Apples (1 Medium (2 3/4 Inches Dia) (Approx 3 Per Lb)) and Oil Roasted Cashew Nuts (100 G)
Afternoon Snack
110 mg/dL
avg. peak value
Usually has a stable response
Avg. Food Score on Ultrahuman App
Ultrahuman Users got a STABLE response
How to consume apples, oil roasted cashew nuts without glucose spikes
Pair with Protein or Healthy Fats
Consume apples and cashew nuts with a source of protein or healthy fats, such as Greek yogurt or a small serving of cheese. This can slow down the absorption of carbohydrates.
Include Fiber-Rich Foods
Add high-fiber foods like chia seeds or flaxseeds to your snack or meal. The fiber content can help slow the digestion process and reduce spikes.

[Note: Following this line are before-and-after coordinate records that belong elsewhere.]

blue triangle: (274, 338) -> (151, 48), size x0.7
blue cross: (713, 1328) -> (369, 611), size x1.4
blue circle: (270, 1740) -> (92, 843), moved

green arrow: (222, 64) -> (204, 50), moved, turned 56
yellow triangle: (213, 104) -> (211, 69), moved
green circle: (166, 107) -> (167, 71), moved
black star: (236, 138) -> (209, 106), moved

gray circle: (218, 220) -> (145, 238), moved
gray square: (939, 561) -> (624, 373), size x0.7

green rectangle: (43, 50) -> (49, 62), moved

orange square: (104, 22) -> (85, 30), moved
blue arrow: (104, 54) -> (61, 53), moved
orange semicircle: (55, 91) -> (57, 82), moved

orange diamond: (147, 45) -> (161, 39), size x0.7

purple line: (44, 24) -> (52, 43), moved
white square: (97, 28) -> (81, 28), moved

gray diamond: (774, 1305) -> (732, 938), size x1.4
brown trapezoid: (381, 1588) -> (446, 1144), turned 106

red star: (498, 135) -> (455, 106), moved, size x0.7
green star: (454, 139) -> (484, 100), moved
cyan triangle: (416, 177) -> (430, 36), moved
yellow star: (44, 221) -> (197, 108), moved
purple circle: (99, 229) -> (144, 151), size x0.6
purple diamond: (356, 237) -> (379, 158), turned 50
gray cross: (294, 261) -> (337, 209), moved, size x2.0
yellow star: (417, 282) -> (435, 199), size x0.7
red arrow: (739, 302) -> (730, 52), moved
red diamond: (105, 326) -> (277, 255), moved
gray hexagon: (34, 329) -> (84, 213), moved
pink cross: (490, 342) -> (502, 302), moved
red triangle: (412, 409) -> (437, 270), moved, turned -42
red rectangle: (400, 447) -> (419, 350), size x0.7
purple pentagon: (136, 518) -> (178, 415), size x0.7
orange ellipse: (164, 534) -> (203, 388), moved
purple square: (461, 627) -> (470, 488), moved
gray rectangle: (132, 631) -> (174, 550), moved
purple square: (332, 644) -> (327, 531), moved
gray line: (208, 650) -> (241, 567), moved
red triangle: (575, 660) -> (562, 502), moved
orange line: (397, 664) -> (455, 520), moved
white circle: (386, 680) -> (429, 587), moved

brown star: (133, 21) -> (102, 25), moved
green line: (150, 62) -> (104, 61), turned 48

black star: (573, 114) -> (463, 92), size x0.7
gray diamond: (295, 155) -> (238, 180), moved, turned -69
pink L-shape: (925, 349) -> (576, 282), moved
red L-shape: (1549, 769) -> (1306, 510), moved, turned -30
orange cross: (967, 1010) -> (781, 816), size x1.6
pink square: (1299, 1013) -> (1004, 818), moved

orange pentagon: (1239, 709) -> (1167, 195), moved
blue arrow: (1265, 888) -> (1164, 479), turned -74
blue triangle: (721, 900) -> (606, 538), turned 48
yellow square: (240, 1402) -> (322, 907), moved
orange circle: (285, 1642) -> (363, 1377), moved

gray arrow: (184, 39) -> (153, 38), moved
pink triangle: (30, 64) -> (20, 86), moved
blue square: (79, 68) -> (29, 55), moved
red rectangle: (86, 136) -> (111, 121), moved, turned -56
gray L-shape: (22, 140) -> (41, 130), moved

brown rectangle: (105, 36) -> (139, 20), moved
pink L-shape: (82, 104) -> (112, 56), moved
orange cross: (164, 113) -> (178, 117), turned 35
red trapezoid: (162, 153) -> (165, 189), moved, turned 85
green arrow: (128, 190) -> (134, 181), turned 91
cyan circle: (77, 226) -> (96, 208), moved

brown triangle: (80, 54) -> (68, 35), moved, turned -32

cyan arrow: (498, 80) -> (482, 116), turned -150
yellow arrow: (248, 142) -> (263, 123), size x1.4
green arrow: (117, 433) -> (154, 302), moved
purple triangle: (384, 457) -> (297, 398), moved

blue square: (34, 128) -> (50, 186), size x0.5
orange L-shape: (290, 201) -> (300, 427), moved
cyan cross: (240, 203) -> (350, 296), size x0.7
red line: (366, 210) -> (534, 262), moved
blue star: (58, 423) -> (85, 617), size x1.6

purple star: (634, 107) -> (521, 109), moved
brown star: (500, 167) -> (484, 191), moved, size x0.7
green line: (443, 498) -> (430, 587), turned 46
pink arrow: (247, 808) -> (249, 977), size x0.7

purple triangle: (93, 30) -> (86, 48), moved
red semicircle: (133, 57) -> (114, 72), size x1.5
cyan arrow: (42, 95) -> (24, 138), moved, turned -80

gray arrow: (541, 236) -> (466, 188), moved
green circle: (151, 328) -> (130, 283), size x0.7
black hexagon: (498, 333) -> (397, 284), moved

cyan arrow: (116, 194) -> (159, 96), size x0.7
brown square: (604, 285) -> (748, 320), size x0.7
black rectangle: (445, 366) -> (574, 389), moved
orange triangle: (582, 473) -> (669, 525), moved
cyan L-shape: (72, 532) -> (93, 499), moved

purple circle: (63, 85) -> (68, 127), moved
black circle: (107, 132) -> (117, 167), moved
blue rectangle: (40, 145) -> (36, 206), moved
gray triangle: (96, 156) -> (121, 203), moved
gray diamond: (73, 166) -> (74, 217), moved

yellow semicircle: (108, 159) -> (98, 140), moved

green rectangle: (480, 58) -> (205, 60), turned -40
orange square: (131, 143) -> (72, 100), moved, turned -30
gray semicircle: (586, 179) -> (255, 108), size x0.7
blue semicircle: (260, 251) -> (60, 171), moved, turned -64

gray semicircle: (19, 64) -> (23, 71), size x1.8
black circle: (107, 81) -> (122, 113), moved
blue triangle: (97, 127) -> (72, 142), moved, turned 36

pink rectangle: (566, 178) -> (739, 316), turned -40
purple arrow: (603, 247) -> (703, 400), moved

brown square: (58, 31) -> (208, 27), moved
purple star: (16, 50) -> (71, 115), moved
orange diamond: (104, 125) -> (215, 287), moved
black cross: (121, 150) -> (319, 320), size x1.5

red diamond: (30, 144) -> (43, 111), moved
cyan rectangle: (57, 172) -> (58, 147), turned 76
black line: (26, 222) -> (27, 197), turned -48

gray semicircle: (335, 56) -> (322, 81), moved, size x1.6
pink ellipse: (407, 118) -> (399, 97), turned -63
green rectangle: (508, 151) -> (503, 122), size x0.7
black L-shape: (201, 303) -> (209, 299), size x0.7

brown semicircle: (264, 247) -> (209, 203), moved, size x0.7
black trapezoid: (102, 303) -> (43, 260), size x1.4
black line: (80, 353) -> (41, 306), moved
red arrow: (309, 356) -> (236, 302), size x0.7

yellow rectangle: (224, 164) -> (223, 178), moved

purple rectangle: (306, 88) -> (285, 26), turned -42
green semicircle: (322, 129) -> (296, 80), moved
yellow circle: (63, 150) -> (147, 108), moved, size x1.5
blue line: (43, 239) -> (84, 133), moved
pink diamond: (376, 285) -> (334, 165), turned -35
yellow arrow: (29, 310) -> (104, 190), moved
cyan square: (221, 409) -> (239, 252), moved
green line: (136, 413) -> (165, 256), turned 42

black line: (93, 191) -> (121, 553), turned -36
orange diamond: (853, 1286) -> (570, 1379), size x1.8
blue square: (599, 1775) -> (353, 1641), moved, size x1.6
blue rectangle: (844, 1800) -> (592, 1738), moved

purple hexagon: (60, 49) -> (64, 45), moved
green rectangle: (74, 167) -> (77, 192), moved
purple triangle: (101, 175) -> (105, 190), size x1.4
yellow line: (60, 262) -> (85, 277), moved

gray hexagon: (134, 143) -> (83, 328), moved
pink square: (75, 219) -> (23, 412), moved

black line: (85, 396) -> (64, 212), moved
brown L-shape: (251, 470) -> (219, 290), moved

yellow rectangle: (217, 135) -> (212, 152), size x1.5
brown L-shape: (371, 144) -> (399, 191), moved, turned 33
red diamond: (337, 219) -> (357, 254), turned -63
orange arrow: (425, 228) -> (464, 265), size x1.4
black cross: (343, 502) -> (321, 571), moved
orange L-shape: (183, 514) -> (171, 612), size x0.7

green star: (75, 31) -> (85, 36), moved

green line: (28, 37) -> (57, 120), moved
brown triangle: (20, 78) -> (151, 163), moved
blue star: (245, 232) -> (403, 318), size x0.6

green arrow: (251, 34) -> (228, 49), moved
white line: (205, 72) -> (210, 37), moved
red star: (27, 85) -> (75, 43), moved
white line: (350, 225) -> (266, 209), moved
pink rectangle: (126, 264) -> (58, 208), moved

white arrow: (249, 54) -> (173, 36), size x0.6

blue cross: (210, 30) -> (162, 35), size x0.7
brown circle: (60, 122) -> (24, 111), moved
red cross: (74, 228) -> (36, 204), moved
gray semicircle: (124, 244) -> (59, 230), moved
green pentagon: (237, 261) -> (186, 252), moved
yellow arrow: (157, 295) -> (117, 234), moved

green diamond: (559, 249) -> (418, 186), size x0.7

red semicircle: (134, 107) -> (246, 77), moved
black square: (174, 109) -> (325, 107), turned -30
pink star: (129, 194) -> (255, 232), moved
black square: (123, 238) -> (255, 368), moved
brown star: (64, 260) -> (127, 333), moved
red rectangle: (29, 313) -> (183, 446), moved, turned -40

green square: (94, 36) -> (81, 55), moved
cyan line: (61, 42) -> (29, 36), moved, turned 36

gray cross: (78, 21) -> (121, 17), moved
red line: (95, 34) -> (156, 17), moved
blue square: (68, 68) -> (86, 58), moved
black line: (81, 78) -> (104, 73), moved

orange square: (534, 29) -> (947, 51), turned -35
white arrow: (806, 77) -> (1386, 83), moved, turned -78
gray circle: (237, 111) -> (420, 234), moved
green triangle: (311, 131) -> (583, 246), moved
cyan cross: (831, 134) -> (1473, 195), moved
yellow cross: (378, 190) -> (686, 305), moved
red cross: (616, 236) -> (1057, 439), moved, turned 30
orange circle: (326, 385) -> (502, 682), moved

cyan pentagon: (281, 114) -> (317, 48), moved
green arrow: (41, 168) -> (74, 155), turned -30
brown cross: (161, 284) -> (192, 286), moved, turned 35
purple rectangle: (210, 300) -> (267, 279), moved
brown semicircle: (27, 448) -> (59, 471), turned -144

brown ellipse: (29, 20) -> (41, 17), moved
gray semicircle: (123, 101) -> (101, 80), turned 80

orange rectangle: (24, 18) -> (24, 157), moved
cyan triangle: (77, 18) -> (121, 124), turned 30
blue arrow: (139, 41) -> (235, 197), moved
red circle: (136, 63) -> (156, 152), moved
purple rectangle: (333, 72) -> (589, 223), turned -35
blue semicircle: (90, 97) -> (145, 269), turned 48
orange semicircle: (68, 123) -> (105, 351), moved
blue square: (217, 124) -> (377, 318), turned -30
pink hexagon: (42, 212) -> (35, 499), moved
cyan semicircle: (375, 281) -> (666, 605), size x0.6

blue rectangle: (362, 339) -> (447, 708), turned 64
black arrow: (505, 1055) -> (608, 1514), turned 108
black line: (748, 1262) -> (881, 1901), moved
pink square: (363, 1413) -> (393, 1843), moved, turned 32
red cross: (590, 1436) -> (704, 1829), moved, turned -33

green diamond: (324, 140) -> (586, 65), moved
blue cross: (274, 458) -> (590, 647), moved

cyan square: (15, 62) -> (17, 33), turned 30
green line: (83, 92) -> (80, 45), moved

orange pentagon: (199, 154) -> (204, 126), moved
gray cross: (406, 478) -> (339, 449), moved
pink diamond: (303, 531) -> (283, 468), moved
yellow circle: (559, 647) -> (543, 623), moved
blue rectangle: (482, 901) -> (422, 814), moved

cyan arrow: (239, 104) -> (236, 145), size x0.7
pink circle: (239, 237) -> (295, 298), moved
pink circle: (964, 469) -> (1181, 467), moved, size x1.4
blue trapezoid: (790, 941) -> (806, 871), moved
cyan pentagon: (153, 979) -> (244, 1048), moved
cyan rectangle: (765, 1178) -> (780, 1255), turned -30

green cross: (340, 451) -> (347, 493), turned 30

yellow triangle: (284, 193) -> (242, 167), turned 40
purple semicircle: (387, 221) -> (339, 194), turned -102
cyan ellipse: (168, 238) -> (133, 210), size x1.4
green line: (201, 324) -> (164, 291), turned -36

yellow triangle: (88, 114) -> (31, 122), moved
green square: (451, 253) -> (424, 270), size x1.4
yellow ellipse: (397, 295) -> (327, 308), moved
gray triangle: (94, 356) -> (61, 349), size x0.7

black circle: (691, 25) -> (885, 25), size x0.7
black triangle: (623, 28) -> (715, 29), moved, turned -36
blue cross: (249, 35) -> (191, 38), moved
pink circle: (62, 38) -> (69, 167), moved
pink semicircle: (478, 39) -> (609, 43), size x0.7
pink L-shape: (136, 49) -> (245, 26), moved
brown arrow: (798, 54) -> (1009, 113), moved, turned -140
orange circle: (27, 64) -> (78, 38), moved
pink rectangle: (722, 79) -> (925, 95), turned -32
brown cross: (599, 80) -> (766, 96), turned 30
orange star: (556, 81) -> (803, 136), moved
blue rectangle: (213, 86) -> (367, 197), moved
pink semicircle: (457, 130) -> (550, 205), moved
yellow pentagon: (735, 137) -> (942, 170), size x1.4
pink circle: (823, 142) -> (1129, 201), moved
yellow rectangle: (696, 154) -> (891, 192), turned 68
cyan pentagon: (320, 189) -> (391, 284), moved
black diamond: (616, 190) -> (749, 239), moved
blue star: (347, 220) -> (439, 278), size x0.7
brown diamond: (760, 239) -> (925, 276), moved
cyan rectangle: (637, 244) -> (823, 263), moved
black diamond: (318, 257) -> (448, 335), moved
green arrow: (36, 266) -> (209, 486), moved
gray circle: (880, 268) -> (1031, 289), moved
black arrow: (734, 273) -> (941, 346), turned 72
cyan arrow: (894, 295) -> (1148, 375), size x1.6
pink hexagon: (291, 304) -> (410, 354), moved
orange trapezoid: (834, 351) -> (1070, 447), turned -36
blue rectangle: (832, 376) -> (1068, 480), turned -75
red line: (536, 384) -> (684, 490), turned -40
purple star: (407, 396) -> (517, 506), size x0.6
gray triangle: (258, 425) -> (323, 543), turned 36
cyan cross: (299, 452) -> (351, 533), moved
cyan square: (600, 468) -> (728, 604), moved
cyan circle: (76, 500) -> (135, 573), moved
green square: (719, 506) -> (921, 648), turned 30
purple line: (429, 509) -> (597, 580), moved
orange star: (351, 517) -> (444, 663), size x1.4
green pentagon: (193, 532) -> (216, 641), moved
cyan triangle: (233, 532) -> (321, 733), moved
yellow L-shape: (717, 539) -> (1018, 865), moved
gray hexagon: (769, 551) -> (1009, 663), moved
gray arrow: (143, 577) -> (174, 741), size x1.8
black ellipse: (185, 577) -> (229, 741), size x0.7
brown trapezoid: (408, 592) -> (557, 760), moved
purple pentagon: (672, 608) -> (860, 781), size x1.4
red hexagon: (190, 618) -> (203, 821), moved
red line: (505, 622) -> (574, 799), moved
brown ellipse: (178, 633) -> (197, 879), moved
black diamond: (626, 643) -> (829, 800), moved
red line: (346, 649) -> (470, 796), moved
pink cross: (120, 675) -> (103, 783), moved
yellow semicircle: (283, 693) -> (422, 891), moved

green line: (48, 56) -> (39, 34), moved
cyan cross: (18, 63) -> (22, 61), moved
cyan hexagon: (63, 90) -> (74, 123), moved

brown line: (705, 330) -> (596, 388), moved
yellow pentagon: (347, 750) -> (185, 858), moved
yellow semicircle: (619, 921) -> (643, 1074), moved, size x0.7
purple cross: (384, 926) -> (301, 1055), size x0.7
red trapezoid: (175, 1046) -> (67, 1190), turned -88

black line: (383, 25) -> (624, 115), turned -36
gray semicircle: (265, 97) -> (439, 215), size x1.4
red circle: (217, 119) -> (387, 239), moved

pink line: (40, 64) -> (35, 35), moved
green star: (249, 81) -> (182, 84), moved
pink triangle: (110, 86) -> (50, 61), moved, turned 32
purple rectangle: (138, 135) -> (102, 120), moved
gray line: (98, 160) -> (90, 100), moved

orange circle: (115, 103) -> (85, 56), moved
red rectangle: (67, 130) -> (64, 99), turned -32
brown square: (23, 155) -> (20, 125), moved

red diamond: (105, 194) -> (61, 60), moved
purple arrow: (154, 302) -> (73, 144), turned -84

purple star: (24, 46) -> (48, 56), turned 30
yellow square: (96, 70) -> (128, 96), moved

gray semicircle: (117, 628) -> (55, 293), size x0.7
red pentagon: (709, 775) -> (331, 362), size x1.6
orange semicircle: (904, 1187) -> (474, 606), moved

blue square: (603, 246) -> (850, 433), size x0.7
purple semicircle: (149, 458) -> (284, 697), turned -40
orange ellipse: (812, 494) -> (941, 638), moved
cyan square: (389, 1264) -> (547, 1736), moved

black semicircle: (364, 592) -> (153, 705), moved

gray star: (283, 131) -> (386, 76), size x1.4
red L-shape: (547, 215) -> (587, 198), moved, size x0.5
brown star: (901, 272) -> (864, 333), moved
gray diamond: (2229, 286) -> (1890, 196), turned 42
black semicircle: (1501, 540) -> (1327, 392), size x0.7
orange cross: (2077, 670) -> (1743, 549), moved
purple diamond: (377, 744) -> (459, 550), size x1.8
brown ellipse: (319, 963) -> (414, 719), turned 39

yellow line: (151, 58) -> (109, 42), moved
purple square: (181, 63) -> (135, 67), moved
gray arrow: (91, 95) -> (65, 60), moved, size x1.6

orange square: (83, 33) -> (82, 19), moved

Choose Whole Grain Options
Pair your snack with a small portion of whole grain crackers or bread, which digest more slowly than refined grains.
Stay Hydrated
Drink water before and after your snack. Proper hydration can aid in maintaining stable levels.
Add Vegetables
Incorporate non-starchy vegetables such as cucumber or bell peppers into your meal. They provide additional nutrients and their low carbohydrate content can help balance the meal.
Practice Portion Control
Limit the portion size of apples and cashew nuts to manage the amount of carbohydrates consumed in one sitting.
Timing of Consumption
Have your snack with a meal rather than on its own. This can reduce the impact on your levels by spreading out carbohydrate intake.
Opt for Raw Nuts
Choose raw unsalted cashew nuts instead of oil-roasted to minimize added fats and potential sugar content.
Mindful Eating
Eat slowly and mindfully, paying attention to hunger and fullness cues to avoid overconsumption.
Regular Physical Activity
Engage in light exercise such as a short walk after eating, which can help in regulating levels.